Es sei abwechslungsreich und überraschend, für die Polizei zu arbeiten, begründete Sarah ihre Wahl. "Wir haben schon die Diensthundestaffel kennen gelernt und haben gesehen, wie sie auf unser Verhalten reagieren. Dabei haben wir uns sogar von den Hunden beißen lassen." In Schutzkleidung, versteht sich. Trotzdem war es beeindruckend: "Das ist schon heftig, wenn ein 40-Kilo-Hund an dir zerrt", erzählt Sarah.

Während des Streifendienstes erlebte sie sogar einen echten Einsatz mit Sirene und Blaulicht. Es ging um einen Einbruch mit anschließender Verfolgung und Festnahme - ziemlich aufregend. "Ich wollte auf jeden Fall das Polizeigewahrsam sehen", wünschte sie sich. Das zeigt schon, was es bringt, ins Berufsleben zu blicken: Es entwickelt sich Wissbegier.

Mathias Verhaelen (16) hat sich für ein Praktikum beim Frisör entschieden. "Ich interessiere mich für diesen Beruf mit handwerklichen Tätigkeiten und Fingerfertigkeiten. Außerdem stirbt dieser Beruf nie aus. Haare werden immer wachsen", erklärt er. Zwar kommt man um bestimmte Arbeiten wie Fegen oder Haarewaschen nicht herum, aber Mathias erlebte auch sehr lehrreiche Tätigkeiten. Er lernte an einem Übungskopf mit Perücke, wie man Haare glättet, föhnt, und so weiter. "Die praktische Arbeit macht mir mehr Spaß. Der Umgang und die Unterhaltung mit Kunden ist sehr interessant. In die Buchführung oder sowas würde ich lieber nicht reinblicken", sagt Mathias dazu.

Mathias übt am Puppenkopf das Glätten, Föhnen und Frisieren.

Janos Derks (16) hat ebenfalls mit Kunden zu tun: im Musikhaus Welbers in Kevelaer. "Die Instrumente und die Technik dahinter interessieren mich sehr", erklärt er. "Ich helfe hier bei allem möglichen und versuche, mich einzubringen. Für die Zukunft wäre ich aber auch dem Lehren nicht abgeneigt."
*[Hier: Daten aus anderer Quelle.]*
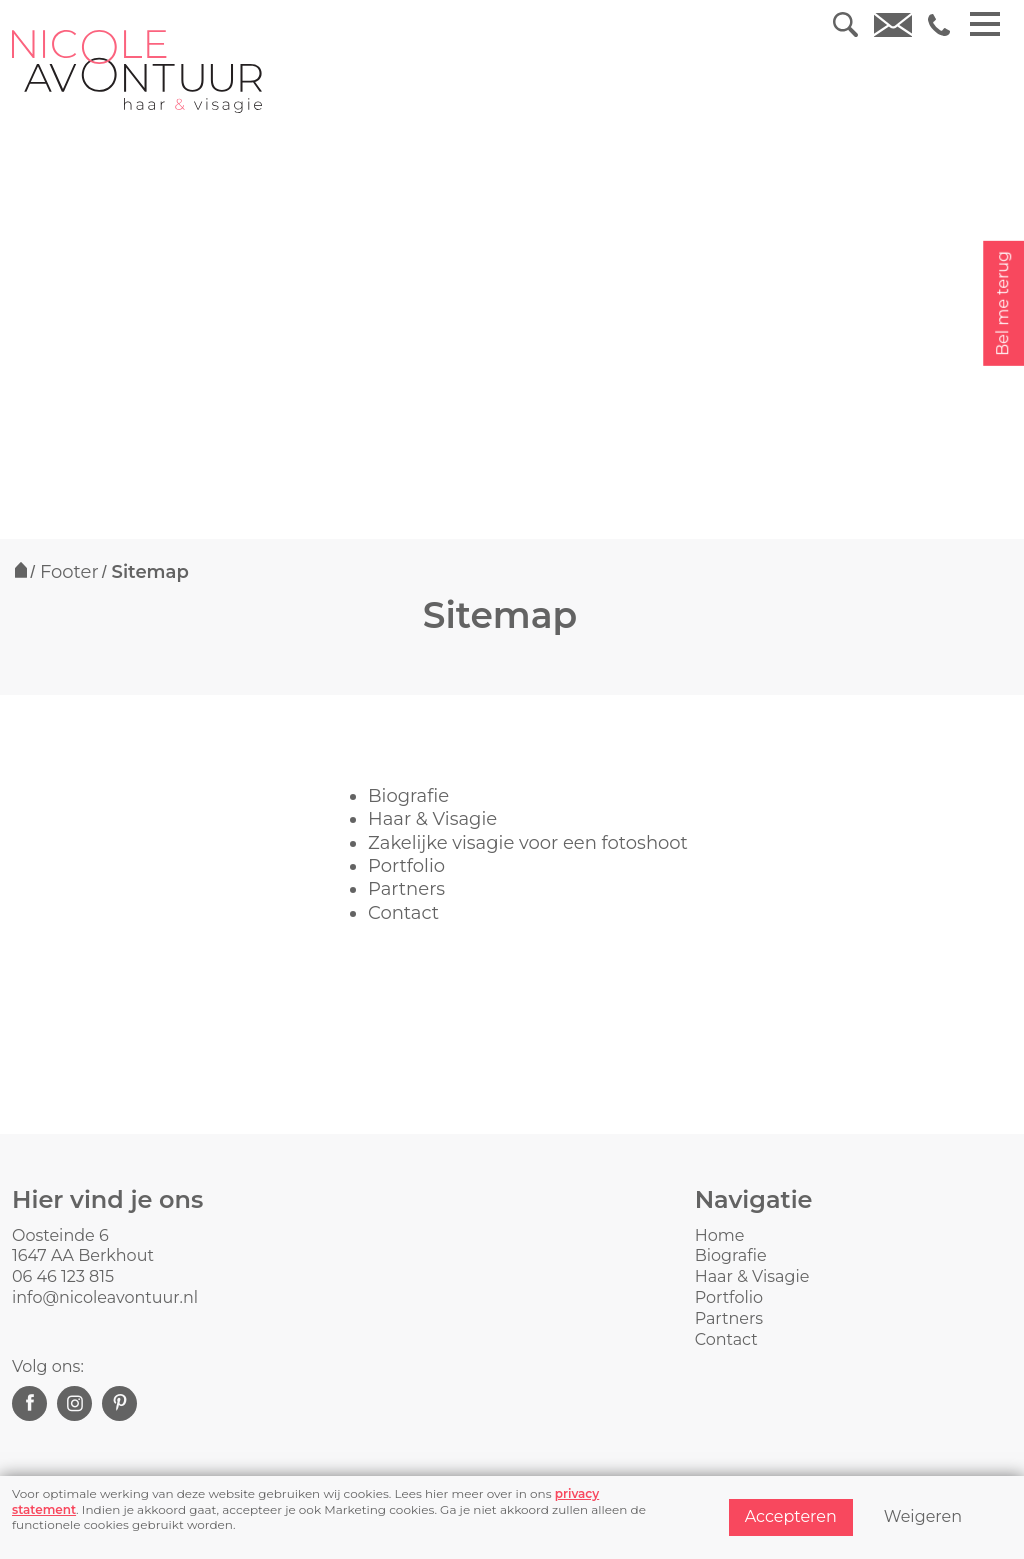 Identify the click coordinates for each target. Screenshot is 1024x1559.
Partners (406, 889)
Auch in bekannteren Berufen werden Erfahrungen gesammelt. Joré Thielen (16) tut dies an der St.-Franziskus-Grundschule Twisteden. "Ich arbeite gerne mit Menschen, und die Arbeit mir Kindern macht mir sehr viel Spaß. Ich kann hier den Kindern helfen und ihre Fragen beantworten. Während des Praktikums würde ich noch gerne eine eigene Stunde vorbereiten und halten. Ich würde gerne sehen, was unsere Lehrer immer für eine Arbeit haben", erklärt sie.

Joré hilft den Kindern an der St.-Franziskus-Grundschule. Den Einblick in den Lehrberuf findet sie richtig wertvoll.

Die Möglichkeit, sich selbst vorzubereiten und direkten Einblick zu bekommen, finden alle Schüler sehr wichtig. Auch die längeren Arbeitszeiten sind eine neue Erfahrung. Fazit der jungen Leute: Sie hatten viel Spaß, und die Schule haben sie eigentlich nicht so sehr vermisst. Aber sie waren doch froh, in der Schule ihre Freunde wiederzusehen.

Jens Auerbach, Vertrauenslehrer am KvGG, hält Praktika für eine gute Sache. "Einerseits ist auch ein Ausschluss von Berufen sinnvoll, man nach dem Praktikum sagt, dass es gar nichts für einen sei", erklärt er. "Andererseits kann man das Arbeitsleben erfahren, und wenn man sich für einen Beruf begeistert, weiß man, was für den Weg nach dem Abitur geleistet werden muss."

Er hat übrigens mal ein Praktikum auf einer Kinderkrankenstation gemacht. Das sei zwar schön und interessant gewesen, aber doch nichts für ihn, stellte er fest.